Вот так и начали в Неесе обучать детей кустарным ремёслам, и вскоре хозяева поместья убедились, что это необычайно полезно и хорошо для малышей и что надобно обучать этому всех шведских детей.

Но как? Ведь в Швеции подрастают сотни тысяч детей, и совершенно невозможно собрать их всех в поместье и обучать кустарным ремёслам. Это просто немыслимо!

И вот тогда молодой господин предложил нечто новое. А если вместо того, чтобы обучать детей, основать курсы кустарных промыслов для их учителей?! Что, если учителя и учительницы со всей страны станут наезжать в Неес и учиться ремёслам? А потом начнут давать уроки детям в своих школах?! Быть может, тогда у всех детей будут умелые руки?

Мысль об этом захватила и дядю, и племянника, и они сделали всё, чтобы её осуществить.

Старый господин выстроил мастерские, зал собраний, гимнастический зал и заботился о том, чтобы слушатели не нуждались ни в еде, ни в крыше над головой. Младший стал директором курсов и, наладив обучение, наблюдал за работами и читал лекции. Более того, он жил постоянно среди слушателей, знал, что делает каждый из них, и стал для них самым искренним и верным другом.

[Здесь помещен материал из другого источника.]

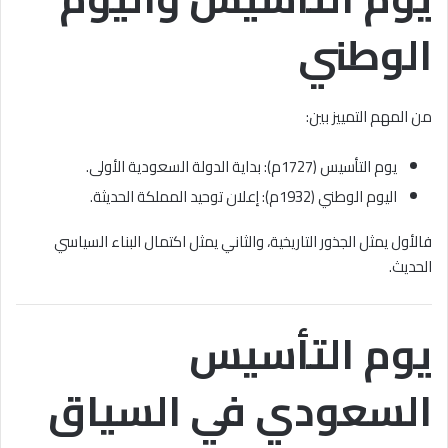
الوطني
من المهم التمييز بين:
يوم التأسيس (1727م): بداية الدولة السعودية الأولى.
اليوم الوطني (1932م): إعلان توحيد المملكة الحديثة.
فالأول يمثل الجذور التاريخية، والثاني يمثل اكتمال البناء السياسي
الحديث.
يوم التأسيس
السعودي في السياق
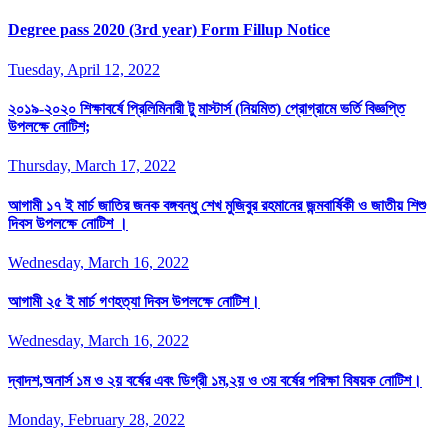
Degree pass 2020 (3rd year) Form Fillup Notice
Tuesday, April 12, 2022
২০১৯-২০২০ শিক্ষাবর্ষে প্রিলিমিনারী টু মাস্টার্স (নিয়মিত) প্রোগ্রামে ভর্তি বিজ্ঞপ্তি
উপলক্ষে নোটিশ;
Thursday, March 17, 2022
আগামী ১৭ ই মার্চ জাতির জনক বঙ্গবন্ধু শেখ মুজিবুর রহমানের জন্মবার্ষিকী ও জাতীয় শিশু
দিবস উপলক্ষে নোটিশ ।
Wednesday, March 16, 2022
আগামী ২৫ ই মার্চ গণহত্যা দিবস উপলক্ষে নোটিশ।
Wednesday, March 16, 2022
দ্বাদশ,অনার্স ১ম ও ২য় বর্ষের এবং ডিগ্রী ১ম,২য় ও ৩য় বর্ষের পরিক্ষা বিষয়ক নোটিশ।
Monday, February 28, 2022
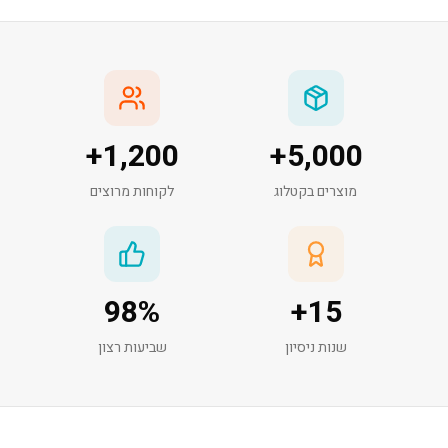
+
1,200
+
5,000
מוצרים בקטלוג
לקוחות מרוצים
98
%
+
15
שנות ניסיון
שביעות רצון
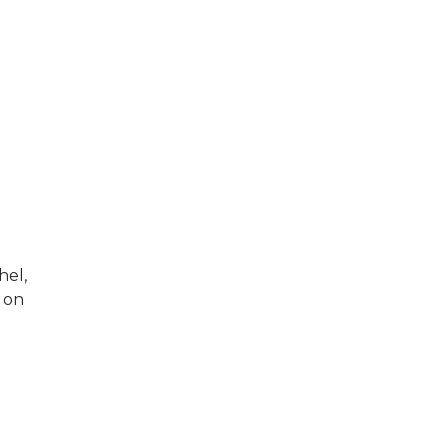
hel,
 on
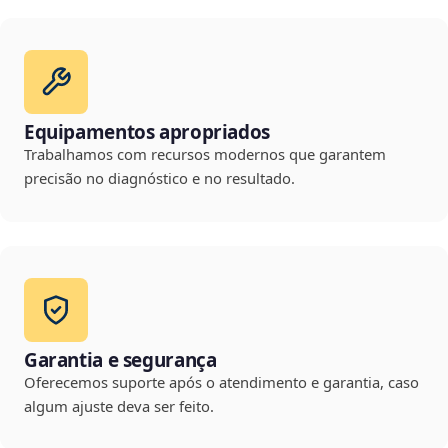
Equipamentos apropriados
Trabalhamos com recursos modernos que garantem
precisão no diagnóstico e no resultado.
Garantia e segurança
Oferecemos suporte após o atendimento e garantia, caso
algum ajuste deva ser feito.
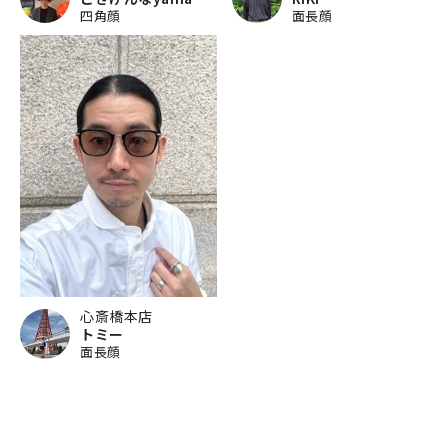
四角顔
面長顔
心斎橋本店
トミー
面長顔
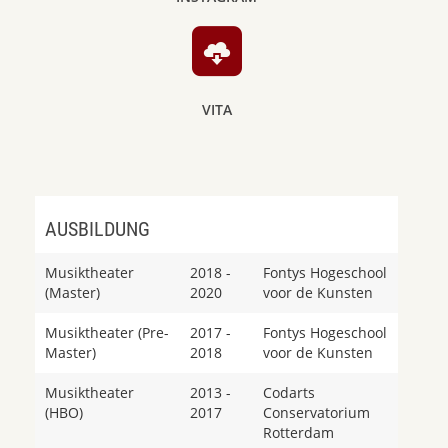
VITA
AUSBILDUNG
Musiktheater
2018 -
Fontys Hogeschool
(Master)
2020
voor de Kunsten
Musiktheater (Pre-
2017 -
Fontys Hogeschool
Master)
2018
voor de Kunsten
Musiktheater
2013 -
Codarts
(HBO)
2017
Conservatorium
Rotterdam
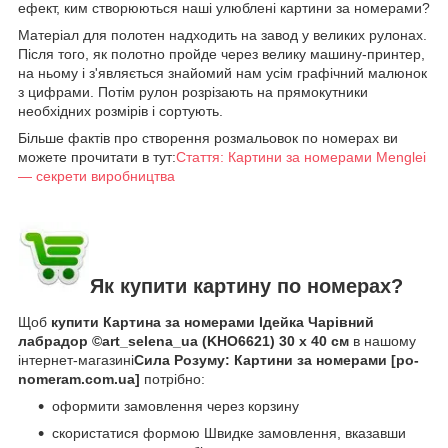
ефект, ким створюються наші улюблені картини за номерами?
Матеріал для полотен надходить на завод у великих рулонах.
Після того, як полотно пройде через велику машину-принтер,
на ньому і з'являється знайомий нам усім графічний малюнок
з цифрами. Потім рулон розрізають на прямокутники
необхідних розмірів і сортують.
Більше фактів про створення розмальовок по номерах ви
можете прочитати в тут:
Стаття: Картини за номерами Menglei
— секрети виробництва
Як купити картину по номерах?
Щоб
купити Картина за номерами Ідейка Чарівний
лабрадор ©art_selena_ua (KHO6621) 30 х 40 см
в нашому
інтернет-магазині
Сила Розуму: Картини за номерами [po-
nomeram.com.ua]
потрібно:
оформити замовлення через корзину
скористатися формою Швидке замовлення, вказавши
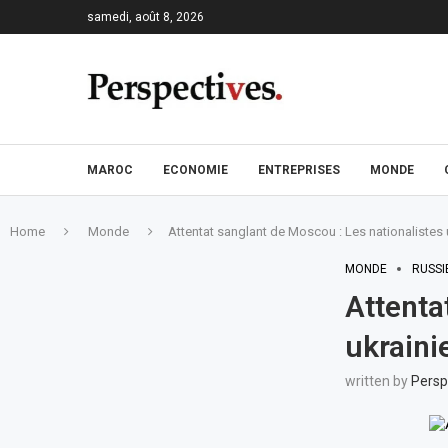
samedi, août 8, 2026
MAROC
ECONOMIE
ENTREPRISES
MONDE
Home
Monde
Attentat sanglant de Moscou : Les nationalistes u
MONDE
RUSSI
Attenta
ukraini
written by
Persp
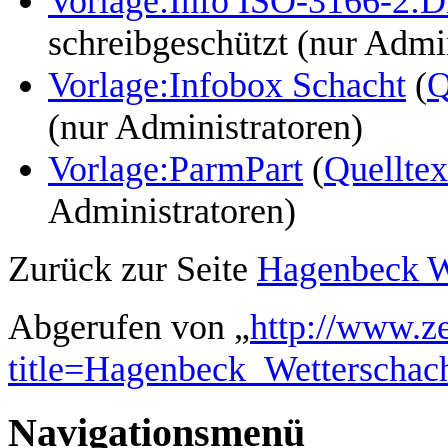
Vorlage:Info ISO-3166-2
schreibgeschützt (nur Admi
Vorlage:Infobox Schacht
(
Q
(nur Administratoren)
Vorlage:ParmPart
(
Quelltex
Administratoren)
Zurück zur Seite
Hagenbeck W
Abgerufen von „
http://www.z
title=Hagenbeck_Wetterschac
Navigationsmenü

А как много учеников было там с самого начала! Они менялись четыре раза в год, а прошений подавалось гораздо больше, чем могли принять курсы. Вскоре они стали известны и за границей. Из разных стран в Неес стали стекаться ученики и ученицы – обучаться ремёслам. Во всей Швеции не было места столь прославленного на весь мир, как Неес, и ни у одного шведа не было на свете столько друзей, сколько у директора курсов в Неесе.

Чем дальше учительница слушала, тем светлее становилось у неё на душе. Раньше она не понимала, почему курсы находятся здесь. Она никак не думала, что они были созданы всего лишь двумя людьми, жаждавшими приносить пользу своему народу. И уж вовсе не предполагала, что делают они это бескорыстно и жертвуют всем, чем могут, помогая своим ближним стать лучше и счастливее.

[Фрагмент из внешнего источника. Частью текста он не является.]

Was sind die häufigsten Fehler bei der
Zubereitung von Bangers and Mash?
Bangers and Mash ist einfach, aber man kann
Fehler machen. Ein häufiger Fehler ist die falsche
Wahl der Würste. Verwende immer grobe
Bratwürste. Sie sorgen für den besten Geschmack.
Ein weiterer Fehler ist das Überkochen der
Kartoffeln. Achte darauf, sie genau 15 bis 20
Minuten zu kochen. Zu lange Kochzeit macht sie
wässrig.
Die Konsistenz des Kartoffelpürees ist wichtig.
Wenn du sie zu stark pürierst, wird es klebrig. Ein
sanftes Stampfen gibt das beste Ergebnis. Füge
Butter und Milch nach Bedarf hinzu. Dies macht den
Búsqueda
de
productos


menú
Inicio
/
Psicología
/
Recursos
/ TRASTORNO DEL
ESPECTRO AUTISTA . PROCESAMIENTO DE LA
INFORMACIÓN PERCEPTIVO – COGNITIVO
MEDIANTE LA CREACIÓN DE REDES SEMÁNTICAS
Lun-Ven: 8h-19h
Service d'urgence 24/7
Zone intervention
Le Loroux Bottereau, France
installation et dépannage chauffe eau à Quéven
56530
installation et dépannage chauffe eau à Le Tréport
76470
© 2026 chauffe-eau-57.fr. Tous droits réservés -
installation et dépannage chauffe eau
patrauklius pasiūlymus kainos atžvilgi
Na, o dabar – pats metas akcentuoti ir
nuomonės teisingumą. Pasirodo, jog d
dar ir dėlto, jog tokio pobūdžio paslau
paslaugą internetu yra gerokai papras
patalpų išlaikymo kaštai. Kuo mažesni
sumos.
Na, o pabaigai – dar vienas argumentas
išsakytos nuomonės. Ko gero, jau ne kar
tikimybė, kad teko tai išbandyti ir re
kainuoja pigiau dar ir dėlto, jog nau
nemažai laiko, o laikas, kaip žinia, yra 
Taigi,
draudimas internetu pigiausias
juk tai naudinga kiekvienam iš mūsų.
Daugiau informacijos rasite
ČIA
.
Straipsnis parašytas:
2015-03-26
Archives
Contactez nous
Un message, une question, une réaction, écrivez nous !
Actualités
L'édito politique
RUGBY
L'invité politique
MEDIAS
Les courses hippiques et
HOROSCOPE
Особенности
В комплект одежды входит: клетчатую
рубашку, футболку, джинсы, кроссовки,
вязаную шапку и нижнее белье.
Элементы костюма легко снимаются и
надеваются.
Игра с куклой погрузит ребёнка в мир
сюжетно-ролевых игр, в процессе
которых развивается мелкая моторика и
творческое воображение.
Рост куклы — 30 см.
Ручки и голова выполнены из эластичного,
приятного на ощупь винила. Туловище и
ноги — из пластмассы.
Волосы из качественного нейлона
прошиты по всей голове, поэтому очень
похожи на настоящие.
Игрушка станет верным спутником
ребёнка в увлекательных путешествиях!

Теперь, когда она осознала ту огромную доброту и человеколюбие, которые скрывались за всеми делами дяди и племянника, это так глубоко взволновало её, что она чуть не заплакала. Такого ей ещё никогда переживать не приходилось.

На другой день она совсем в ином настроении взялась за работу. Раз всё давалось ей по доброте сердечной, значит надо особенно дорожить этим. Она забыла и думать о себе самой и помнила только о том деле, которым занималась, и о той благородной цели, ради которой она изучала кустарные промыслы. С того часа она училась просто великолепно. Ей ведь всё давалось легко, если только от застенчивости она не теряла веру в себя.

Теперь, когда с глаз её спала тёмная пелена, она стала на каждом шагу замечать вокруг великую, удивительную доброту. Она увидела, с какой любовью всё устроено для тех, кто учился на курсах. Слушателей обучали не только кустарным ремёслам. Директор читал им лекции о воспитании, они занимались гимнастикой, учредили хоровое общество и почти каждый вечер совместно музицировали и читали вслух. Кроме того, им были предоставлены книги, фортепьяно, лодки, купальни – всё за счёт хозяев, которые хотели, чтобы слушателям жилось хорошо, чтоб они были счастливы. Она начала понимать, каким бесценным было для неё пребывание в большой господской усадьбе в эти прекрасные летние дни. Дом, где жил старый господин, стоял высоко на холме, окружённом почти со всех сторон озером с извилистыми берегами; красивый каменный мостик соединял его с сушей. Никогда не доводилось ей видеть ничего прекраснее цветников на обширных террасах перед домом, вековых дубов в парке и живописной дороги, бегущей вдоль берега озера, где деревья склонялись над тихой водой, или же павильона с галереей на скалистом уступе над озером, откуда открывался великолепный вид. Помещение курсов находилось прямо против господского дома, среди зелёных прибрежных лугов. Но она могла бродить по всему парку, когда у неё было время и желание. Ей казалось, что она никогда прежде не знала, каким дивным бывает лето, пока ей не довелось насладиться им в столь прекрасном месте.

Нельзя сказать, чтобы она сильно изменилась. Нет, она не стала смелей и решительней, но пришло ощущение радости и счастья. Все желали ей только добра, и, согретая добротой, она перестала так страдать от собственной робости. Когда курсы кончились и слушатели начали разъезжаться, как она завидовала тем, кто сумел высказать искреннюю благодарность старому и молодому господину, да к тому же ещё красиво выразить свои чувства! Ей-то никогда на это не осмелиться!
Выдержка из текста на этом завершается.